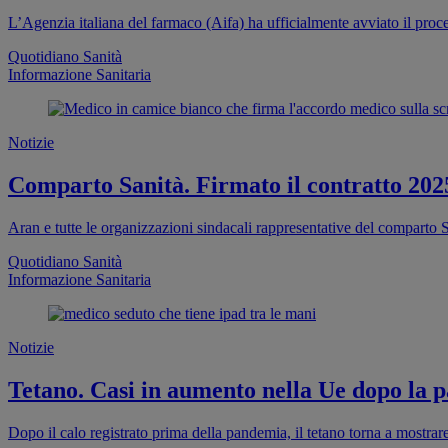
L’Agenzia italiana del farmaco (Aifa) ha ufficialmente avviato il proc
Quotidiano Sanità
Informazione Sanitaria
Notizie
Comparto Sanità. Firmato il contratto 202
Aran e tutte le organizzazioni sindacali rappresentative del comparto S
Quotidiano Sanità
Informazione Sanitaria
Notizie
Tetano. Casi in aumento nella Ue dopo la pa
Dopo il calo registrato prima della pandemia, il tetano torna a mostra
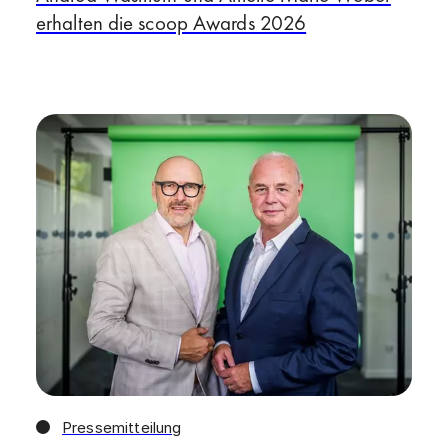
erhalten die scoop Awards 2026
Pressemitteilung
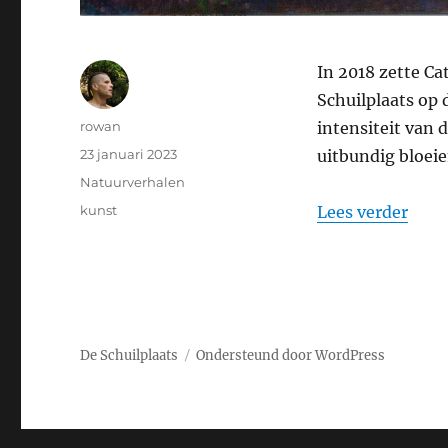
In 2018 zette Ca
Schuilplaats op d
Auteur
rowan
intensiteit van 
Geplaatst
23 januari 2023
uitbundig bloei
op
Categorieën
Natuurverhalen
Tags
“Pra
kunst
Lees verder
De Schuilplaats
Ondersteund door WordPress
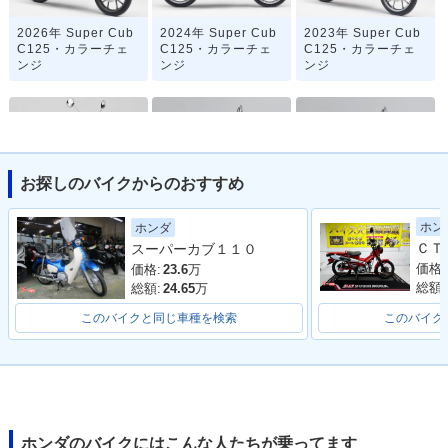
2026年 Super Cub
2024年 Super Cub
2023年 Super Cub
C125・カラーチェ
C125・カラーチェ
C125・カラーチェ
ンジ
ンジ
ンジ
お探しのバイクからのおすすめ
2021年 Super Cub
2020年 Super Cub
2019年 Super Cub
ホン
ホンダ
C125・フルモデル
C125・カラーチェ
C125・カラーチェ
スーパーカブ１１０
チェンジ
ンジ
ンジ
価格:
価格:
23.6
万
総額:
総額:
24.65
万
このバイクと同じ車種を検索
このバイク
2018年 Super Cub
Super Cub C125・
C125・新登場
その他
ホンダのバイクにはこんな人たちが乗ってます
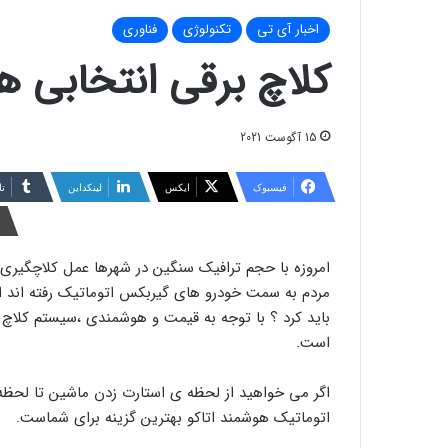
اخبار آی تی
تکنولوژی
فناوری
کلاچ برقی انتخابی ه
15 آگوست 2021
فیسبوک
ایکس
لینکداین
تا
امروزه با حجم ترافیک سنگین در شهرها عمل کلاچگیری
مردم به سمت خودرو های گیربکس اتوماتیک رفته اند ام
باید کرد ؟ با توجه به قیمت و هوشمندی ،سیستم کلاچ
است.
اگر می خواهید از لحظه ی استارت زدن ماشین تا لحظه 
اتوماتیک هوشمند اتاکو بهترین گزینه برای شماست.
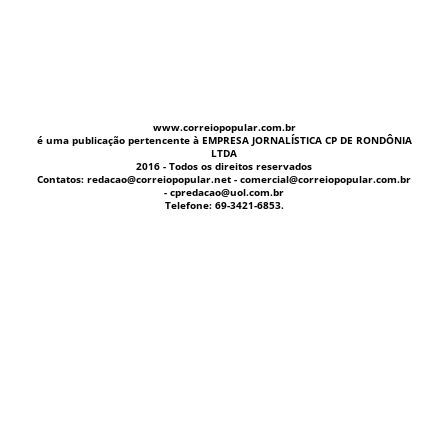
www.correiopopular.com.br
é uma publicação pertencente à EMPRESA JORNALÍSTICA CP DE RONDÔNIA
LTDA
2016 - Todos os direitos reservados
Contatos: redacao@correiopopular.net - comercial@correiopopular.com.br
- cpredacao@uol.com.br
Telefone: 69-3421-6853.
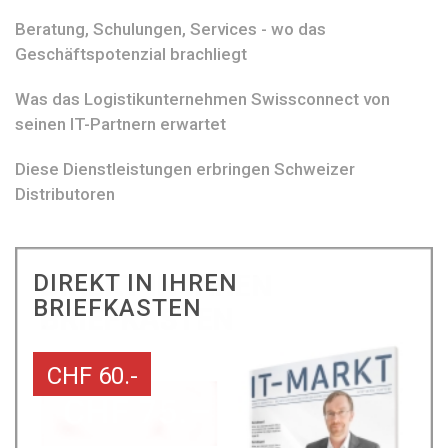
Beratung, Schulungen, Services - wo das
Geschäftspotenzial brachliegt
Was das Logistikunternehmen Swissconnect von
seinen IT-Partnern erwartet
Diese Dienstleistungen erbringen Schweizer
Distributoren
DIREKT IN IHREN
BRIEFKASTEN
CHF 60.-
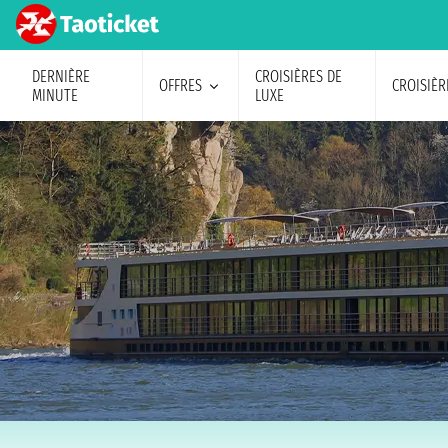
DERNIÈRE
CROISIÈRES DE
OFFRES
CROISIÈR
MINUTE
LUXE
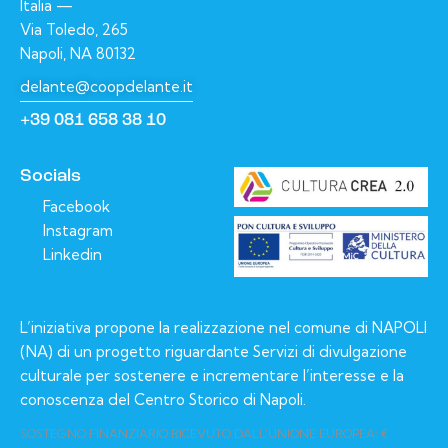
Italia —
Via Toledo, 265
Napoli, NA 80132
delante@coopdelante.it
+39 081 658 38 10
Socials
Facebook
Instagram
Linkedin
L’iniziativa propone la realizzazione nel comune di NAPOLI
(NA) di un progetto riguardante Servizi di divulgazione
culturale per sostenere e incrementare l’interesse e la
conoscenza del Centro Storico di Napoli.
SOSTEGNO FINANZIARIO RICEVUTO DALL’UNIONE EUROPEA: €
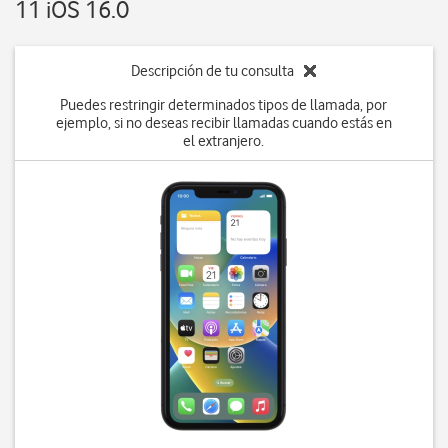
11 iOS 16.0
Descripción de tu consulta
Puedes restringir determinados tipos de llamada, por
ejemplo, si no deseas recibir llamadas cuando estás en
el extranjero.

****************

**TASK STATEMENT**
Tell how many lines of the material above hold "اتوماتیک", answering with a bare number.

**EXERCISE SOLUTION**
2